Re: [OMPI devel] Open MPI BTL meeting in Knoxville

George Bosilca Tue, 5 Mar 2013 11:08:00 -0500

All,

[This is in complement to the internal notes that Jeff sent out earlier.]


As you might have heard some of us had a meeting few weeks ago at UTK to talk 
about the BTL, and their possible move down at the OPAL level. As a result 
several key components have been identified as susceptible candidates that must 
be moved prior to the BTL. You might have already noticed some of the changes 
identified during this meeting have already begun.

Here is a comprehensive list of things to be moved. The ones marked with * have 
been already completed.
* Modex (ortedb)
- Mpool + rcache + conv
* Help messaging (get rid of ompi_show_help by replacing it with opal_show_help)
- RML / OOB
- BTL

Two additional things to be addressed and clearly defined during this move are:

- Naming + Endpoints: For now we'll go with an uint64_t packaged as an OPAL 
type (to be defined). This naming will only be used during the initial steps, 
up to when the upper layer (RTE or OMPI) is taking control, and the 
corresponding naming scheme will be used. This name is provided by the upper 
layer, OPAL will only used it as an index in the opal_db.

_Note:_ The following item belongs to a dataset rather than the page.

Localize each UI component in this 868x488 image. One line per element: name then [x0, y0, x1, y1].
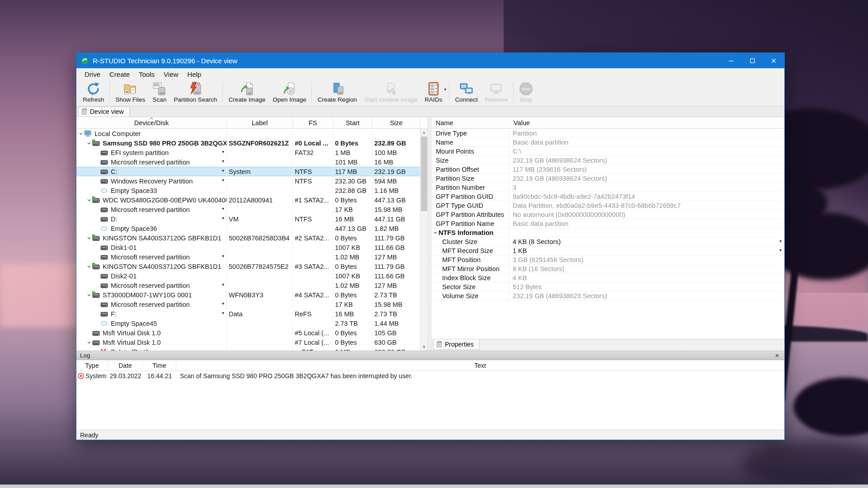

- Threads safety: Minimize the locking per unit of usage. For this we will 
cleanup the locking to only keep two methods: lower and upper (almost as they 
are today). The meaning is that lower case __always__ has the protected 
meaning, while the upper-case will be surrounded by an "if(threads_active)". 
Moreover, the upper-case version will be removed from the OPAL level into the 
OMPI label (thus their name will change from OPAL_* to OMPI_*). 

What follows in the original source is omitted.